- [What you should do]
Nothing but the listing below, retyped exactly, should appear in the answer.

- [Provided information]
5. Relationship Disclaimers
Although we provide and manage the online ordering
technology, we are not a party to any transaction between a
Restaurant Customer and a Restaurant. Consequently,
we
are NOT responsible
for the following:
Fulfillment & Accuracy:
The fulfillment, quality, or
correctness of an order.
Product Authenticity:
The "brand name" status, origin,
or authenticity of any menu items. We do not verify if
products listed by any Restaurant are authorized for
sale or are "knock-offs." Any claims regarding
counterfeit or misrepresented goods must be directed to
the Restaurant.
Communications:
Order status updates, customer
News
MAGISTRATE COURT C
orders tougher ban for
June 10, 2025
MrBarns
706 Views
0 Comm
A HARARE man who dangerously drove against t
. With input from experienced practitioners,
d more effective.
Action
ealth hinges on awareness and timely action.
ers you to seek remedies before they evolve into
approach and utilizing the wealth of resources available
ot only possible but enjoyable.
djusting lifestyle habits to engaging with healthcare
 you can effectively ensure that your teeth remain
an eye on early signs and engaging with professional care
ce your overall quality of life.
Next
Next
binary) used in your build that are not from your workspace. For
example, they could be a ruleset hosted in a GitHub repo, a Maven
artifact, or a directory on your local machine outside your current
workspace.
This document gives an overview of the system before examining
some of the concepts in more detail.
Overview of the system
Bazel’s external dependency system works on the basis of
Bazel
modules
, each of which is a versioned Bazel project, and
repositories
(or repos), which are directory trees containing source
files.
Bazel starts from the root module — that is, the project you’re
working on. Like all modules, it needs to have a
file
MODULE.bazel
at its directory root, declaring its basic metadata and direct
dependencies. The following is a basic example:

- [Output of the exercise]
5. Relationship Disclaimers
Although we provide and manage the online ordering
technology, we are not a party to any transaction between a
Restaurant Customer and a Restaurant. Consequently,
we
are NOT responsible
for the following:
Fulfillment & Accuracy:
The fulfillment, quality, or
correctness of an order.
Product Authenticity:
The "brand name" status, origin,
or authenticity of any menu items. We do not verify if
products listed by any Restaurant are authorized for
sale or are "knock-offs." Any claims regarding
counterfeit or misrepresented goods must be directed to
the Restaurant.
Communications:
Order status updates, customer
News
MAGISTRATE COURT C
orders tougher ban for
June 10, 2025
MrBarns
706 Views
0 Comm
A HARARE man who dangerously drove against t
. With input from experienced practitioners,
d more effective.
Action
ealth hinges on awareness and timely action.
ers you to seek remedies before they evolve into
approach and utilizing the wealth of resources available
ot only possible but enjoyable.
djusting lifestyle habits to engaging with healthcare
 you can effectively ensure that your teeth remain
an eye on early signs and engaging with professional care
ce your overall quality of life.
Next
Next
binary) used in your build that are not from your workspace. For
example, they could be a ruleset hosted in a GitHub repo, a Maven
artifact, or a directory on your local machine outside your current
workspace.
This document gives an overview of the system before examining
some of the concepts in more detail.
Overview of the system
Bazel’s external dependency system works on the basis of
Bazel
modules
, each of which is a versioned Bazel project, and
repositories
(or repos), which are directory trees containing source
files.
Bazel starts from the root module — that is, the project you’re
working on. Like all modules, it needs to have a
file
MODULE.bazel
at its directory root, declaring its basic metadata and direct
dependencies. The following is a basic example:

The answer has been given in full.